### Aim of the task
As the answer, set down the lines below from the one containing "Đảm bảo khả năng thoát nước cao." through the one containing "С компьютерным столом", exactly and inclusively, and no others.

<<<<

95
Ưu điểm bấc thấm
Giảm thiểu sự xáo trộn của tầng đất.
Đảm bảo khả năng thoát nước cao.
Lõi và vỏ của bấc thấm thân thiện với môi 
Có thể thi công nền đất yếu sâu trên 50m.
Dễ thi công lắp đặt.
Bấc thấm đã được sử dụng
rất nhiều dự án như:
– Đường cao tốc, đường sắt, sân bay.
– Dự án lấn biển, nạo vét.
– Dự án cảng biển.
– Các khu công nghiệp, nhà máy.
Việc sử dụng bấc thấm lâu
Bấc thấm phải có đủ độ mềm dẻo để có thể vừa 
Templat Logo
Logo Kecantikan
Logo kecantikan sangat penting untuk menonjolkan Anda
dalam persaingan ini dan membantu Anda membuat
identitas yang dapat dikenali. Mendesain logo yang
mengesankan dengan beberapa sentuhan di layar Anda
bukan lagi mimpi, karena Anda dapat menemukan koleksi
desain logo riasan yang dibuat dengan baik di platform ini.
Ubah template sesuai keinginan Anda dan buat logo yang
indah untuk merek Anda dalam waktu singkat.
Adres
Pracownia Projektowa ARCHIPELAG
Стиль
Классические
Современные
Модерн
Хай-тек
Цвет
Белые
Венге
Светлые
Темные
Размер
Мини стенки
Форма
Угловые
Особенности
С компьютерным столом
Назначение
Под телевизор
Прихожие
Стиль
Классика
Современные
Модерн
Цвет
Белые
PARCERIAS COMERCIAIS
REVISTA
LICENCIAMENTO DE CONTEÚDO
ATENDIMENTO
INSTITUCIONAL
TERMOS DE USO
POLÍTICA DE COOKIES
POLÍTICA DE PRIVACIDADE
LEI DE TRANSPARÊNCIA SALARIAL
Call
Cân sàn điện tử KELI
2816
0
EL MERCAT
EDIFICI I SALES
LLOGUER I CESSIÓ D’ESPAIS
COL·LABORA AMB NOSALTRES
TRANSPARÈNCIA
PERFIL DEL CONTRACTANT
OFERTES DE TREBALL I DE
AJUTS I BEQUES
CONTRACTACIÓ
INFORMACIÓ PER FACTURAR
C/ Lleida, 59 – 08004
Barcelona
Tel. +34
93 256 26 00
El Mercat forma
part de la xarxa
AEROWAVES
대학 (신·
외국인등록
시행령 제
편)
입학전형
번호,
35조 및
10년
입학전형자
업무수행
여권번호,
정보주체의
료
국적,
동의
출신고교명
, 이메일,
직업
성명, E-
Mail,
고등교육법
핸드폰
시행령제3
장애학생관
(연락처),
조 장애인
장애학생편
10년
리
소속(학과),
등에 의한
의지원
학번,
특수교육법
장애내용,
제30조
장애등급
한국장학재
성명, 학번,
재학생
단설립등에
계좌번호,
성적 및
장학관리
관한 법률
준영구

>>>>
<<<<

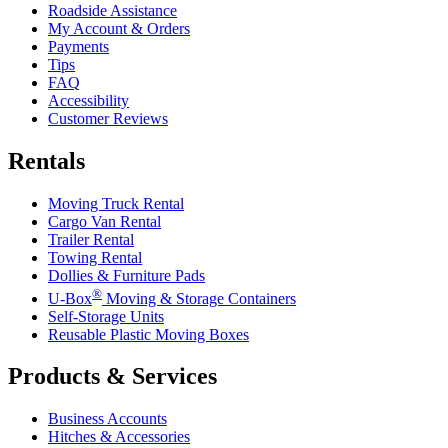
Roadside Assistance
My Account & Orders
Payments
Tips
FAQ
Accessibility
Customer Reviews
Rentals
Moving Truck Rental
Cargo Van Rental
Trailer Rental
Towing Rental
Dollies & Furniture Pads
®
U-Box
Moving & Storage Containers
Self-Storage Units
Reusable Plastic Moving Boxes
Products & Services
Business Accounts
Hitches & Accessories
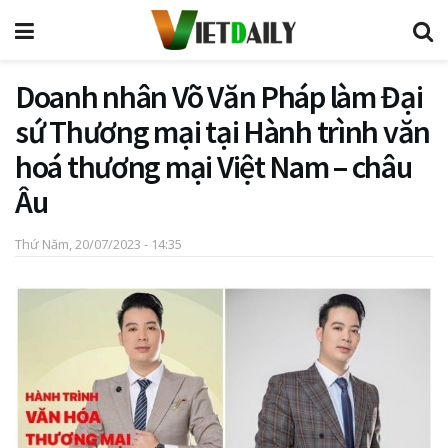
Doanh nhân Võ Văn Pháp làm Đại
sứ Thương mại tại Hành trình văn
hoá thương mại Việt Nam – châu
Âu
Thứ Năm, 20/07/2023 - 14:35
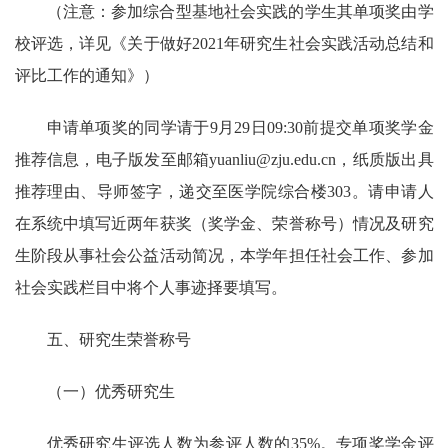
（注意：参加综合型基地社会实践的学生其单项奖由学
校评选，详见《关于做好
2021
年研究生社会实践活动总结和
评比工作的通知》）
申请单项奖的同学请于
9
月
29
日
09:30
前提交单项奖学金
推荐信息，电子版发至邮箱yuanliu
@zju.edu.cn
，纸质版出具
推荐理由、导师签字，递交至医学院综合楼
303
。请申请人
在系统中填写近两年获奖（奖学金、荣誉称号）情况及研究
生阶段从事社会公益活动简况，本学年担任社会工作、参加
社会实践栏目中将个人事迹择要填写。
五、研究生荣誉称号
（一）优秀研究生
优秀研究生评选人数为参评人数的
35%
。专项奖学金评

>>>>

### Response below
Đảm bảo khả năng thoát nước cao.
Lõi và vỏ của bấc thấm thân thiện với môi 
Có thể thi công nền đất yếu sâu trên 50m.
Dễ thi công lắp đặt.
Bấc thấm đã được sử dụng
rất nhiều dự án như:
– Đường cao tốc, đường sắt, sân bay.
– Dự án lấn biển, nạo vét.
– Dự án cảng biển.
– Các khu công nghiệp, nhà máy.
Việc sử dụng bấc thấm lâu
Bấc thấm phải có đủ độ mềm dẻo để có thể vừa 
Templat Logo
Logo Kecantikan
Logo kecantikan sangat penting untuk menonjolkan Anda
dalam persaingan ini dan membantu Anda membuat
identitas yang dapat dikenali. Mendesain logo yang
mengesankan dengan beberapa sentuhan di layar Anda
bukan lagi mimpi, karena Anda dapat menemukan koleksi
desain logo riasan yang dibuat dengan baik di platform ini.
Ubah template sesuai keinginan Anda dan buat logo yang
indah untuk merek Anda dalam waktu singkat.
Adres
Pracownia Projektowa ARCHIPELAG
Стиль
Классические
Современные
Модерн
Хай-тек
Цвет
Белые
Венге
Светлые
Темные
Размер
Мини стенки
Форма
Угловые
Особенности
С компьютерным столом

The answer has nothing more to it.